Transcribed page contents:
--------------------------------
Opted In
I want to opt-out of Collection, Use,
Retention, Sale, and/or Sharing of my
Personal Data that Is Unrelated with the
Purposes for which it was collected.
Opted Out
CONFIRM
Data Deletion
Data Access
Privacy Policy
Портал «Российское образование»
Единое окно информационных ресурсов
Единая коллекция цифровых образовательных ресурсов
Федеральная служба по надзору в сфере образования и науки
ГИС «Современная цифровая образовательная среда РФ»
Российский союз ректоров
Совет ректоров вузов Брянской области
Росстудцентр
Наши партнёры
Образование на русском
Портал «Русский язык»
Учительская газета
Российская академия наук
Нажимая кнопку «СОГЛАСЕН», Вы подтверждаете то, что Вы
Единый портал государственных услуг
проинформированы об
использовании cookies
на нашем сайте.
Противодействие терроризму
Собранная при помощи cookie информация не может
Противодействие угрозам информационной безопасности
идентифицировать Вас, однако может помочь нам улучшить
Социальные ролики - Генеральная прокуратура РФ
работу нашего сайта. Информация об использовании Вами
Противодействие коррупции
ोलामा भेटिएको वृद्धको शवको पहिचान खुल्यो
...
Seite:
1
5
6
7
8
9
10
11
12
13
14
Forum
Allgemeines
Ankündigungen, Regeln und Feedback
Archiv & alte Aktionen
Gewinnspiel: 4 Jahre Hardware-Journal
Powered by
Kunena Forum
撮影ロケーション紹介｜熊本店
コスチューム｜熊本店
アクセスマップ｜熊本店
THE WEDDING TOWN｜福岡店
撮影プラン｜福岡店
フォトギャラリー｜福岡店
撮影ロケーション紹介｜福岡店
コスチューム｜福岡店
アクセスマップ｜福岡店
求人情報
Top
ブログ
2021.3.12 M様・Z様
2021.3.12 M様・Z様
--------------------------------
== TASK PROMPT ==
Please copy each line above exactly as written.

== TASK SOLUTION ==
Opted In
I want to opt-out of Collection, Use,
Retention, Sale, and/or Sharing of my
Personal Data that Is Unrelated with the
Purposes for which it was collected.
Opted Out
CONFIRM
Data Deletion
Data Access
Privacy Policy
Портал «Российское образование»
Единое окно информационных ресурсов
Единая коллекция цифровых образовательных ресурсов
Федеральная служба по надзору в сфере образования и науки
ГИС «Современная цифровая образовательная среда РФ»
Российский союз ректоров
Совет ректоров вузов Брянской области
Росстудцентр
Наши партнёры
Образование на русском
Портал «Русский язык»
Учительская газета
Российская академия наук
Нажимая кнопку «СОГЛАСЕН», Вы подтверждаете то, что Вы
Единый портал государственных услуг
проинформированы об
использовании cookies
на нашем сайте.
Противодействие терроризму
Собранная при помощи cookie информация не может
Противодействие угрозам информационной безопасности
идентифицировать Вас, однако может помочь нам улучшить
Социальные ролики - Генеральная прокуратура РФ
работу нашего сайта. Информация об использовании Вами
Противодействие коррупции
ोलामा भेटिएको वृद्धको शवको पहिचान खुल्यो
...
Seite:
1
5
6
7
8
9
10
11
12
13
14
Forum
Allgemeines
Ankündigungen, Regeln und Feedback
Archiv & alte Aktionen
Gewinnspiel: 4 Jahre Hardware-Journal
Powered by
Kunena Forum
撮影ロケーション紹介｜熊本店
コスチューム｜熊本店
アクセスマップ｜熊本店
THE WEDDING TOWN｜福岡店
撮影プラン｜福岡店
フォトギャラリー｜福岡店
撮影ロケーション紹介｜福岡店
コスチューム｜福岡店
アクセスマップ｜福岡店
求人情報
Top
ブログ
2021.3.12 M様・Z様
2021.3.12 M様・Z様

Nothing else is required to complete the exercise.